Shark and Octopus Read online

Page 9


  “This number is for calls made from Future-Ride? Not calls received?”

  “Exactly. The calls were always made after seven at night, which is late for clients to be around and in need of a phone.”

  “Still, it could be a client, say in an earlier time zone.”

  “Except that the calls were made to a residence, not a business. And it’s this time zone. The address is 5722 Gist Avenue. In your town.”

  “In Baltimore?”

  “Yes. The home owner’s name was Hans Baeder.”

  “Was? As in, Hans moved away or died?”

  “He died last year. All the information we could compile on Mr. Baeder is in the package I sent you. One last thing, Mr. Gilmore. The calls stopped in June of last year. This could all be irrelevant. And what, if anything, it has to do with your man in white, I cannot say. But it’s well worth your checking out. Of that, I am certain.”

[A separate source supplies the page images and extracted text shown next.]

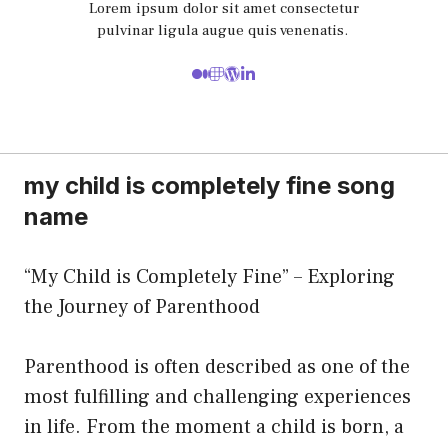
Lorem ipsum dolor sit amet consectetur
pulvinar ligula augue quis venenatis.
my child is completely fine song
name
“My Child is Completely Fine” – Exploring
the Journey of Parenthood
Parenthood is often described as one of the
most fulfilling and challenging experiences
in life. From the moment a child is born, a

  “Why are you so certain? Who was Hans Baeder?”

  “Someone in the Nazi Party.”

  “You mean the American Nazi Party?” Griffin responded. “The white supremacists? The skin heads? Lots of tattoos? Those clowns?”

  “No. I mean a German Nazi. Hans Baeder was one of the real Nazis, the ones who worked for Adolph Hitler. Call me when you’ve made some sense of that.”

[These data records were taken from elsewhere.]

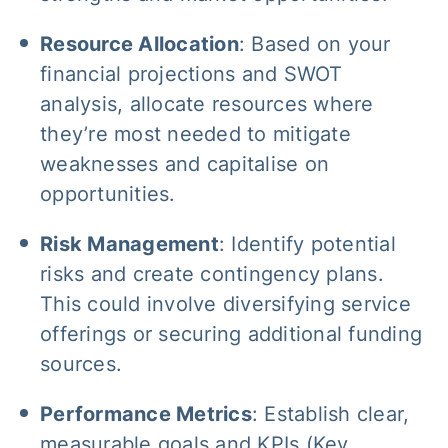
Resource Allocation
: Based on your
financial projections and SWOT
analysis, allocate resources where
they’re most needed to mitigate
weaknesses and capitalise on
opportunities.
Risk Management
: Identify potential
risks and create contingency plans.
This could involve diversifying service
offerings or securing additional funding
sources.
Performance Metrics
: Establish clear,
measurable goals and KPIs (Key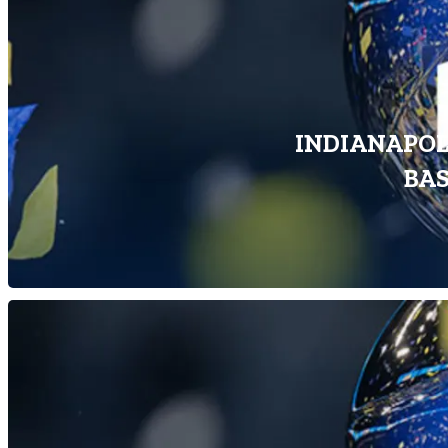
INDIANAPOLI
BA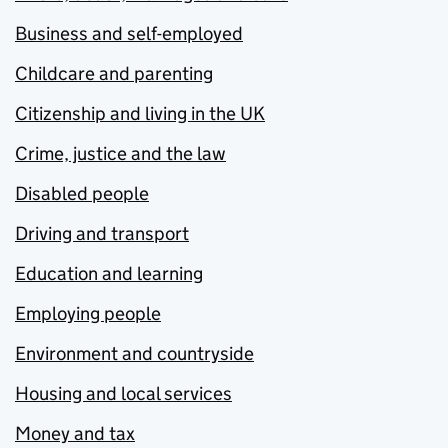
Business and self-employed
Childcare and parenting
Citizenship and living in the UK
Crime, justice and the law
Disabled people
Driving and transport
Education and learning
Employing people
Environment and countryside
Housing and local services
Money and tax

  Reaching for the Fed Ex package, Griffin agreed he would.

  *

  Griffin dumped the contents of the Fed Ex package onto the bed. Annie went back downstairs, leaving Griffin to the materials Grace had sent.

  Griffin looked first at the blueprint. The Future-Ride space was unexpectedly small, only eight rooms: Alexandra Webb had an office, as did De-BOR-ah Miller; there was a kitchen and the alcove with the phone; there was the conference room where Griffin and Bobby had met Alexandra and De-BOR-ah; and there were two other rooms, barely larger than cubicles, for analysts. The biggest room was Alexandra Webb’s corner office.

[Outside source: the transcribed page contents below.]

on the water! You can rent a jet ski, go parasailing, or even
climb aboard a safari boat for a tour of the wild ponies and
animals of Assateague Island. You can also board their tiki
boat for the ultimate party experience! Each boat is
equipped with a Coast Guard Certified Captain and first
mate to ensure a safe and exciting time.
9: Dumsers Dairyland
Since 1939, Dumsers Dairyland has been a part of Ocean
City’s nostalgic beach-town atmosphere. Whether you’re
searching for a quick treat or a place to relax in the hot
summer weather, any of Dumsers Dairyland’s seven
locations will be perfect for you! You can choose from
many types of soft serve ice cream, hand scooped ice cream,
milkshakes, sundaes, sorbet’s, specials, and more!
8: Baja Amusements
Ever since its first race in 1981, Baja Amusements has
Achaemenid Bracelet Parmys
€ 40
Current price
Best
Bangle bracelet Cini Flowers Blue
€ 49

  Griffin heard banging noises coming up from the living room. The sound was barely audible over the chunka, chunka, thunk of the bedroom air conditioner. To Griffin the air conditioner and the banging combined to sound a little like a disco struggling to get airborne.

  Next Griffin turned to the three lists of phone calls. Alongside each number called was information Grace had compiled: the frequency that number had been called; who the phone called was registered to; whether that location was a business or a residence; and the dates of the calls.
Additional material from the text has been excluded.